Factors that weigh in favour of the Commissioner allowing a longer period include:
· the ownership of the dwelling, or the will, is challenged
· a life or other equitable interest given in the will delays the disposal of the dwelling
· the complexity of the deceased estate delays the completion of administration of the estate, or
· settlement of the contract of sale of the dwelling is delayed or falls through for reasons outside of your control.
Factors that weigh against the Commissioner allowing a longer period include:
· waiting for the property market to pick up before selling the dwelling
· delay due to refurbishment of the house to improve the sale price
· inconvenience on the part of the trustee or beneficiary to organise the sale of the house, or
· unexplained periods of inactivity by the executor in attending to the administration of the estate.
Other factors that may be relevant to the exercise of the Commissioner's discretion include but are not limited to:
· the sensitivity of your personal circumstances and/or of other surviving relatives of the deceased
· the degree of difficulty in locating all beneficiaries required to prove the will
· any period the dwelling was used to produce assessable income, and
· the length of time you held the ownership interest in the dwelling.
How much weight that is given to each factor depends upon the circumstances of each particular case. The circumstances that caused the delay in disposing of the ownership interest are more important than the length of the delay.

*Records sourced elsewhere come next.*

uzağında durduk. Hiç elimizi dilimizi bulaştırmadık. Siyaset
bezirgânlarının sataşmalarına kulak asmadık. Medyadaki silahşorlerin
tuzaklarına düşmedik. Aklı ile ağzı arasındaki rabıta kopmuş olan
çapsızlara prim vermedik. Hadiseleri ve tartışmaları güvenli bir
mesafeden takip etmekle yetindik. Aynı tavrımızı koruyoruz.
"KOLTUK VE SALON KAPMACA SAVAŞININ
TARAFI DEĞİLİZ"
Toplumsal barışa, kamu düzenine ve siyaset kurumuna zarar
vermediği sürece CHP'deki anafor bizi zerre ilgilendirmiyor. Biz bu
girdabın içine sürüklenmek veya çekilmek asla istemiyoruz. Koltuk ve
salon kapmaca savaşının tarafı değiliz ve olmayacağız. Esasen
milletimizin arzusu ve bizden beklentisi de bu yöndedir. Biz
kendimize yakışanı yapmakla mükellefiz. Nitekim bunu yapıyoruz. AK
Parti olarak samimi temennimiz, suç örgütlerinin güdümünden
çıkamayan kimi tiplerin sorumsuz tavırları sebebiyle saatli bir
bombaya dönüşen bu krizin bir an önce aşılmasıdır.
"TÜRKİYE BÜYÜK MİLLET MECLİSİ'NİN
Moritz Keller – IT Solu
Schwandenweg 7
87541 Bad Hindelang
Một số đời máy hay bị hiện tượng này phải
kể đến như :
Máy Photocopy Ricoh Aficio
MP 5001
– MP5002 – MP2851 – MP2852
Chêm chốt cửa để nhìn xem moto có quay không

A lack of awareness or knowledge of the two year time limit or the amount of any potential capital gain or loss are not relevant to whether the discretion is exercised.
The Commissioner will not allow a longer period for even a very short delay beyond two years if there are no relevant circumstances present. Likewise, a lengthy delay will not prevent the Commissioner from allowing a longer period where relevant circumstances caused the delay and persisted for the overwhelming majority of the total period.
The Commissioner empathises with your situation and it is acknowledged that there were a number of factors that contributed to the delay in you disposing of the property that were outside your control including an expectation that a family member would purchase the property, other offers falling through and the illnesses of your spouse. However, there were considerable periods of inactivity in regard to trying to sell the property.
Having regard to your circumstances and the relevant factors the Commissioner is unable to extend the two year time limit for you to sell the property and disregard the capital gain made on the sale.
The normal capital gains tax rules will apply to the disposal of the property.